══ Material shown
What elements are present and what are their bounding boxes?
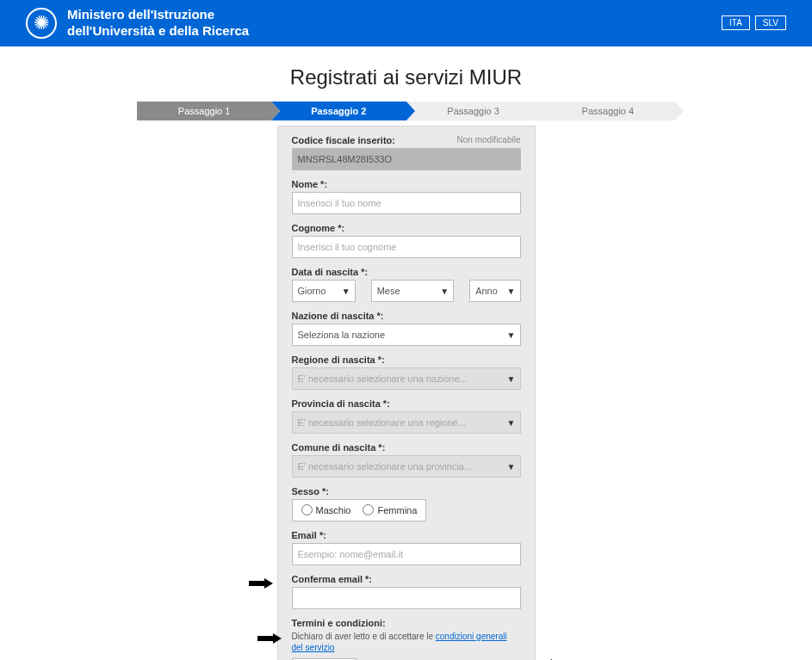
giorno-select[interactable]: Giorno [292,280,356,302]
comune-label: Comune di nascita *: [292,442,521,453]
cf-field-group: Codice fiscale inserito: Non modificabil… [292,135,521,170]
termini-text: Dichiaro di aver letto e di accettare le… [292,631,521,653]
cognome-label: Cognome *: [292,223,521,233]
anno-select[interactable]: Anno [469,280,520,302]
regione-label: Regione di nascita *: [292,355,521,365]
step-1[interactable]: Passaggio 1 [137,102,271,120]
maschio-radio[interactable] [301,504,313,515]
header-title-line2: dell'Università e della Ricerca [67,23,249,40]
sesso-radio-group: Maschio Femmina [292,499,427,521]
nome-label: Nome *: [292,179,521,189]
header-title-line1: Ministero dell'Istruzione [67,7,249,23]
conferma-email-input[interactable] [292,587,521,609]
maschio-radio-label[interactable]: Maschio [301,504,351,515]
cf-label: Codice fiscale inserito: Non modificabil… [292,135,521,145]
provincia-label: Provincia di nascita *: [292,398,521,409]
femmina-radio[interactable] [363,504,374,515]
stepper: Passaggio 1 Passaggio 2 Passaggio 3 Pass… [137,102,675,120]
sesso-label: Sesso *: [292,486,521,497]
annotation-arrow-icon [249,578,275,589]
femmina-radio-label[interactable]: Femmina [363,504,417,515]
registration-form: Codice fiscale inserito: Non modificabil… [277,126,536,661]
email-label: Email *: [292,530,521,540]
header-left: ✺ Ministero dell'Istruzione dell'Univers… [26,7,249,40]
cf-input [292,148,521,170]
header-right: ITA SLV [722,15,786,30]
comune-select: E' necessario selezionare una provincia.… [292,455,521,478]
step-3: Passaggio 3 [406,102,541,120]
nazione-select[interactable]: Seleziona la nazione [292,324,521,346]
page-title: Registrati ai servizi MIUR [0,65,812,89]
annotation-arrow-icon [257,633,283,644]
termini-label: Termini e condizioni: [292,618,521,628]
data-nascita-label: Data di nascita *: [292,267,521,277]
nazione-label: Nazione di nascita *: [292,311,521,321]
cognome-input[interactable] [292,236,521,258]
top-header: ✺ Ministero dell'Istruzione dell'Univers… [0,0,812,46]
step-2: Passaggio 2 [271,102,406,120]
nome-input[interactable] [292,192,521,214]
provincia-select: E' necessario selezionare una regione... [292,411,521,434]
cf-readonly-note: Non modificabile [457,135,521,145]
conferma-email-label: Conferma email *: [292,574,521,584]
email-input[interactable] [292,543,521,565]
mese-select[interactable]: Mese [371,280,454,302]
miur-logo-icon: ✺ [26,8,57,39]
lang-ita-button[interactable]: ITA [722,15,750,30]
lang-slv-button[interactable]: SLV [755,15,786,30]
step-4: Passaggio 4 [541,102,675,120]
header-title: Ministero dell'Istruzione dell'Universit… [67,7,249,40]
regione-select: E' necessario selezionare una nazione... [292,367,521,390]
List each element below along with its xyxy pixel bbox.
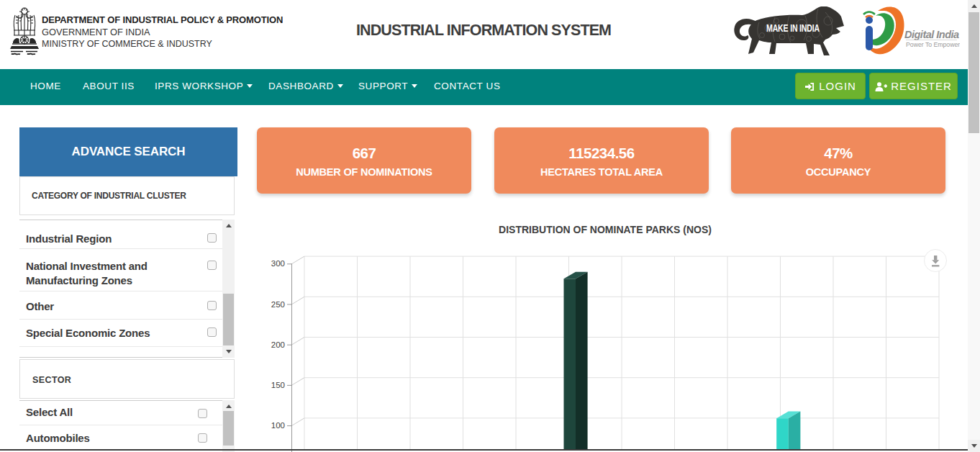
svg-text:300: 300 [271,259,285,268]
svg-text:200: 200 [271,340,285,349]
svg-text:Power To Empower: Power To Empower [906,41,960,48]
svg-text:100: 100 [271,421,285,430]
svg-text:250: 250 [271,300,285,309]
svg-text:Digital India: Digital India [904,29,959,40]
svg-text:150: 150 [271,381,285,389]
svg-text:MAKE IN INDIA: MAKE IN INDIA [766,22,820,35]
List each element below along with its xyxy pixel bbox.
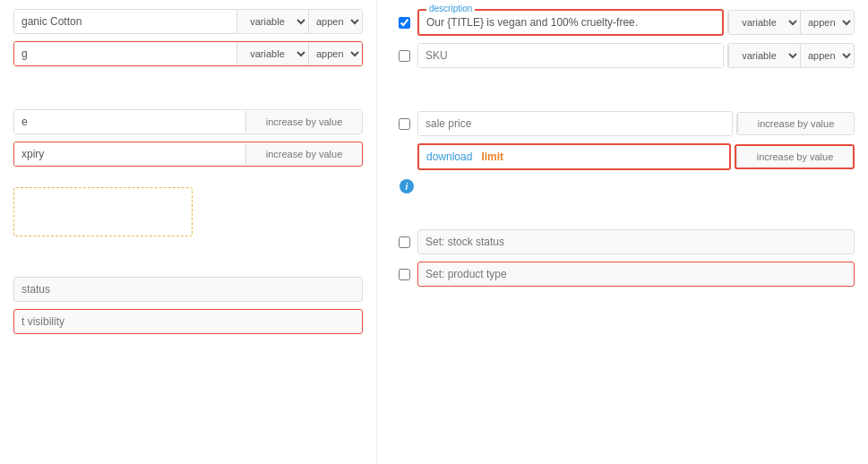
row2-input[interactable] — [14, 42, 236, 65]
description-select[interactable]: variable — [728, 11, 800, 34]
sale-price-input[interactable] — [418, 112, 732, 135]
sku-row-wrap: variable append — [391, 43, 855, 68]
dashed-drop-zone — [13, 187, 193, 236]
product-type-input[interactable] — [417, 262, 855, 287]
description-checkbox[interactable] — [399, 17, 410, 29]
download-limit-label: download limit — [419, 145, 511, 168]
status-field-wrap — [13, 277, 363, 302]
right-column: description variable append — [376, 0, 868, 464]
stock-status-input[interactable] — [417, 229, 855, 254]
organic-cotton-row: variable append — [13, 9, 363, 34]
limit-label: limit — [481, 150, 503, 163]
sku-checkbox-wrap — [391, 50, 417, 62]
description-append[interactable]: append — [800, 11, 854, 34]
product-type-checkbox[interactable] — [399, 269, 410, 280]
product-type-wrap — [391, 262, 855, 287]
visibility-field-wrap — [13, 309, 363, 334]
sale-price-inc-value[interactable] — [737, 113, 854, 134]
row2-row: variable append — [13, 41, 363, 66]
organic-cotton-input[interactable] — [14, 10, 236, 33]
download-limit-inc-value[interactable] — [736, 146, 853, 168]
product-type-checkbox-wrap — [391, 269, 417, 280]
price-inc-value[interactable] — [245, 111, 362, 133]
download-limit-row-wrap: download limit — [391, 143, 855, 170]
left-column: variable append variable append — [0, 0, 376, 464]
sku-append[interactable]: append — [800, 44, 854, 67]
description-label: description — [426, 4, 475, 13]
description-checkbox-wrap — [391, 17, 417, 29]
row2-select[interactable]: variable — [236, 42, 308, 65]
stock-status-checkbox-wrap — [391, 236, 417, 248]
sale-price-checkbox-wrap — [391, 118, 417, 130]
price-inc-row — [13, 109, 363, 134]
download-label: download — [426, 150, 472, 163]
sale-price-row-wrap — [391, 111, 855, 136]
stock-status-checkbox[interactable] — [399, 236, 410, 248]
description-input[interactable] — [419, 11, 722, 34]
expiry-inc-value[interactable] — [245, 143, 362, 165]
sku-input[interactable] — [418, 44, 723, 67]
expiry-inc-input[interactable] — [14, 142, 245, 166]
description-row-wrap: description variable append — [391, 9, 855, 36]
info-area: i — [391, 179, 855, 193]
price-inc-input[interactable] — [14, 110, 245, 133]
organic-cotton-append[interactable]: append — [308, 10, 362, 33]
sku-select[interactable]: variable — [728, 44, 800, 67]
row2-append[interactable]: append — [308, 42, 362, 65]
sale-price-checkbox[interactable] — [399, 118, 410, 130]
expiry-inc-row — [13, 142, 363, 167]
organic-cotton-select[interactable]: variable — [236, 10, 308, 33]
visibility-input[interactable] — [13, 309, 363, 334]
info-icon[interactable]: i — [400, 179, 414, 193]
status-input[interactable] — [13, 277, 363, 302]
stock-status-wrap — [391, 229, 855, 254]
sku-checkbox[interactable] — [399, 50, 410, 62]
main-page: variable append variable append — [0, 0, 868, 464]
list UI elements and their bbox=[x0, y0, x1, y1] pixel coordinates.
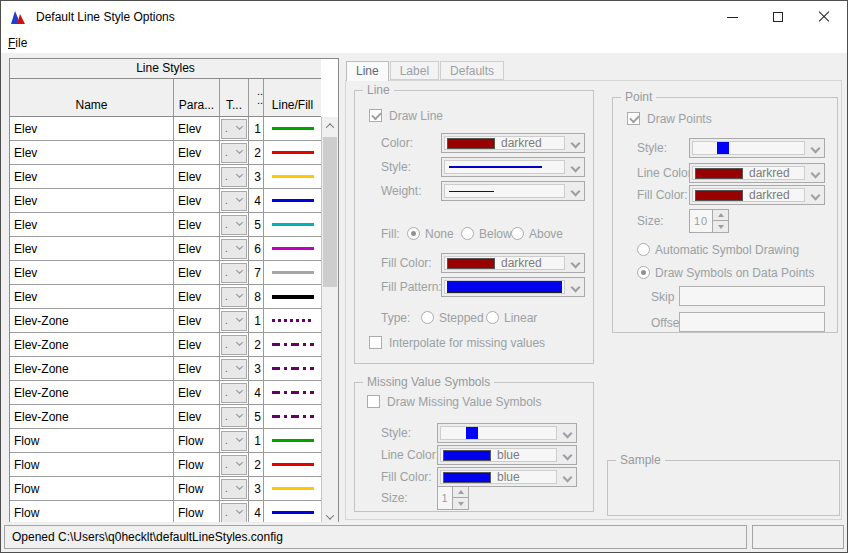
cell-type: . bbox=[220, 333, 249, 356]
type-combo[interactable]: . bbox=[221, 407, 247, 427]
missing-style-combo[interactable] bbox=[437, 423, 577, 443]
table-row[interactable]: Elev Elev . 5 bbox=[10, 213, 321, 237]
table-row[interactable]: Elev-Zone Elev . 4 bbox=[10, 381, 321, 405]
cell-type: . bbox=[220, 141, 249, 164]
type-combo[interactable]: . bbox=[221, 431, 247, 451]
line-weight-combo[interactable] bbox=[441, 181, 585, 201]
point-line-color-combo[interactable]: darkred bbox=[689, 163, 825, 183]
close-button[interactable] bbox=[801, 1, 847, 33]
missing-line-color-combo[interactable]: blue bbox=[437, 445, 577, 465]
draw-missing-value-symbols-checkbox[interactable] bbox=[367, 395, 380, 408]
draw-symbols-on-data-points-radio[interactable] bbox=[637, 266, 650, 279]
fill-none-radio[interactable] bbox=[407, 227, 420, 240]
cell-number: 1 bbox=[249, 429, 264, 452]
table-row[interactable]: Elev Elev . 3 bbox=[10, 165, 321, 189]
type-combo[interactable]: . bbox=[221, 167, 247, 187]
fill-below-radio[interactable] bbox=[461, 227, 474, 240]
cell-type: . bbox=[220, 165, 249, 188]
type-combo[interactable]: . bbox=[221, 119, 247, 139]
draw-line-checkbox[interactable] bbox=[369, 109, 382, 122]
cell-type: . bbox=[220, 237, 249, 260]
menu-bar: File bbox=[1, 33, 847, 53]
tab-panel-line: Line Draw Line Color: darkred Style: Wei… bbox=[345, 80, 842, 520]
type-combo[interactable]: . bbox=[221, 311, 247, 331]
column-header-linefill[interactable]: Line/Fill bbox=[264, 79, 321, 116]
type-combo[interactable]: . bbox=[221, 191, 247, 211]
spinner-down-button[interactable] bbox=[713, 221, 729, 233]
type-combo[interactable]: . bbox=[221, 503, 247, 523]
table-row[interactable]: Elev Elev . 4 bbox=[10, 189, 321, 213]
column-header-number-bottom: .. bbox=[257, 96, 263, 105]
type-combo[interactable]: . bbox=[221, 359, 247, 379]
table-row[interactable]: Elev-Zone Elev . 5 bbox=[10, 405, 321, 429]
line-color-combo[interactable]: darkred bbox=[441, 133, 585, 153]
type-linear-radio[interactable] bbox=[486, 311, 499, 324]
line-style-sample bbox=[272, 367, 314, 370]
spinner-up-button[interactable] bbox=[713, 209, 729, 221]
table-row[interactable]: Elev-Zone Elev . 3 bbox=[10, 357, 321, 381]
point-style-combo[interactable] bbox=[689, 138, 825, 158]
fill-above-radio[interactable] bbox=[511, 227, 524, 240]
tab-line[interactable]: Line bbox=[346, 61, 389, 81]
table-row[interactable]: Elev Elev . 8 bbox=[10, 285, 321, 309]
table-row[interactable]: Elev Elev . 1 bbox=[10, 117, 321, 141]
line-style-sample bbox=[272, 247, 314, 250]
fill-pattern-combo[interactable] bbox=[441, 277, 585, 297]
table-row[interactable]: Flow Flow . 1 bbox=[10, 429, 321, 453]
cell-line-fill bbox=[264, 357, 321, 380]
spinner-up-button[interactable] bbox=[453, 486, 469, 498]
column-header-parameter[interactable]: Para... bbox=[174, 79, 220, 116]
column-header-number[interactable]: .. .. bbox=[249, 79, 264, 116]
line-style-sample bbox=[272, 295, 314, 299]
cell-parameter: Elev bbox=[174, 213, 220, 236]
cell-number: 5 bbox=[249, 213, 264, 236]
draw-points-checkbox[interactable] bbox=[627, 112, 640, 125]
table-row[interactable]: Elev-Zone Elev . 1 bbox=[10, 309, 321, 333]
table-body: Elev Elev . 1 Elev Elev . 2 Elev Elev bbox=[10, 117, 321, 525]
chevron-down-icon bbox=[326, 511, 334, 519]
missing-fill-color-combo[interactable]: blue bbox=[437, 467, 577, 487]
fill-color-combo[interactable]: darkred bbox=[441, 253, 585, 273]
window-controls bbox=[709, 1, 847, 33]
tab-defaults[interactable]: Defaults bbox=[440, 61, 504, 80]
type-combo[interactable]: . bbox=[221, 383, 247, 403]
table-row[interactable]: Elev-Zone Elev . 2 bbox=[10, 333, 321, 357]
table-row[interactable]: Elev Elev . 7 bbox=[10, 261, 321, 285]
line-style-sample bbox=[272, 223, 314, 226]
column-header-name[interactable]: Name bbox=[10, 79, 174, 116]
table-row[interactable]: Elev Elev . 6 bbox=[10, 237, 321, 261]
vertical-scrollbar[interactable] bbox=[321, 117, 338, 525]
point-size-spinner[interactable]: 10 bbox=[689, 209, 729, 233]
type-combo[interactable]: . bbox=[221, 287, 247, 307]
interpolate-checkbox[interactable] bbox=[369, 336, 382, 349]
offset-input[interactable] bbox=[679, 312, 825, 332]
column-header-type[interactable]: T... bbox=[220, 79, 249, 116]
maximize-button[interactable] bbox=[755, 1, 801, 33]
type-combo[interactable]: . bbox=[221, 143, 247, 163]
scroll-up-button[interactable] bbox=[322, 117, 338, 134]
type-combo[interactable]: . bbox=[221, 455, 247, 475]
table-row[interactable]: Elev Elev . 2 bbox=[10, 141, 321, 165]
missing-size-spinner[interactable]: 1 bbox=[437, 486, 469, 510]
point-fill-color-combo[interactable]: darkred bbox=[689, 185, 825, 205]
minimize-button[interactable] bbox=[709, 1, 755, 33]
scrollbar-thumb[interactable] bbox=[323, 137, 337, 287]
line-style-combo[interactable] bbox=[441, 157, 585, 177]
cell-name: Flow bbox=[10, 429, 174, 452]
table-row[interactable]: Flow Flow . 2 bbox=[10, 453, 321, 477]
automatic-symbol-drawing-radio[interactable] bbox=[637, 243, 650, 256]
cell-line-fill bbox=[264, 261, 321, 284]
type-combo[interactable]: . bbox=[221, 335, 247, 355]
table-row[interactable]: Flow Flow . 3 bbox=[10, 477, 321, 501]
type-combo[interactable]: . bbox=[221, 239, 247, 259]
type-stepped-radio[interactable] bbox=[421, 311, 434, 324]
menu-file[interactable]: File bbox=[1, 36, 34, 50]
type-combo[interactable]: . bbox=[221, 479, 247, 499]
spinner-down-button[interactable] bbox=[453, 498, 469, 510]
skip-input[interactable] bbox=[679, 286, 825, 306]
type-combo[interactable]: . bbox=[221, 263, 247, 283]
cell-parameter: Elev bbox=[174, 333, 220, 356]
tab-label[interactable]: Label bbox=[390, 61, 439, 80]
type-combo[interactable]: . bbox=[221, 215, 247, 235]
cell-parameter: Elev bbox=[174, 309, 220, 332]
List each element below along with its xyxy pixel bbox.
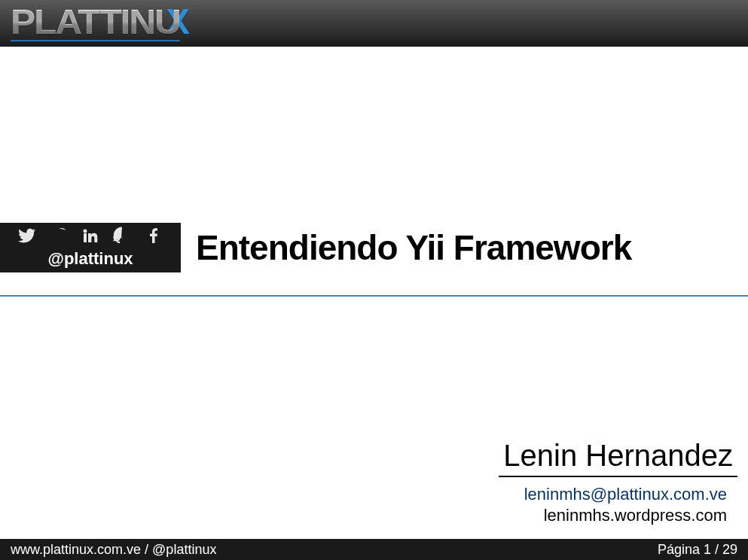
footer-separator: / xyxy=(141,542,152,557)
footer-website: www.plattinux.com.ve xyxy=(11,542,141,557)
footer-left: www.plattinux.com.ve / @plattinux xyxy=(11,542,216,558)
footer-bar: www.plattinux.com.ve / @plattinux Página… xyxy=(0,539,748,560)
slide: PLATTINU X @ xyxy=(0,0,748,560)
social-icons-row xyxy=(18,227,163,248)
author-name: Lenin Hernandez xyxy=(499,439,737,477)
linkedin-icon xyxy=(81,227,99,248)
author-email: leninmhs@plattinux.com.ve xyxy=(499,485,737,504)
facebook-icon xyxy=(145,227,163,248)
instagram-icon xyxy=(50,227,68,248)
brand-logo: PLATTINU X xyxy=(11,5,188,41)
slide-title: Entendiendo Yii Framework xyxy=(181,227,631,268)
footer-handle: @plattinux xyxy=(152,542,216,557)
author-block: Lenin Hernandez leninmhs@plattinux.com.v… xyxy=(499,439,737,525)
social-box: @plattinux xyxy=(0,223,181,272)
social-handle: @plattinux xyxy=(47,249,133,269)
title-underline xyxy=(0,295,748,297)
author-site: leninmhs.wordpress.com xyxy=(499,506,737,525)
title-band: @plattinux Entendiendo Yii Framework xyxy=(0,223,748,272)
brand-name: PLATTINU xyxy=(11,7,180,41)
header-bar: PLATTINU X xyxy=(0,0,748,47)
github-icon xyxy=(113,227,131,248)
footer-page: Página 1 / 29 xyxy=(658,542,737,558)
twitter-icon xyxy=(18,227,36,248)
════
▶ [Work to be completed]: Filter the entries down to the lines with the word "Flow" in them.

▶ [Task solution]:
table-row[interactable]: Flow Flow . 1 bbox=[10, 429, 321, 453]
cell-name: Flow bbox=[10, 429, 174, 452]
table-row[interactable]: Flow Flow . 2 bbox=[10, 453, 321, 477]
table-row[interactable]: Flow Flow . 3 bbox=[10, 477, 321, 501]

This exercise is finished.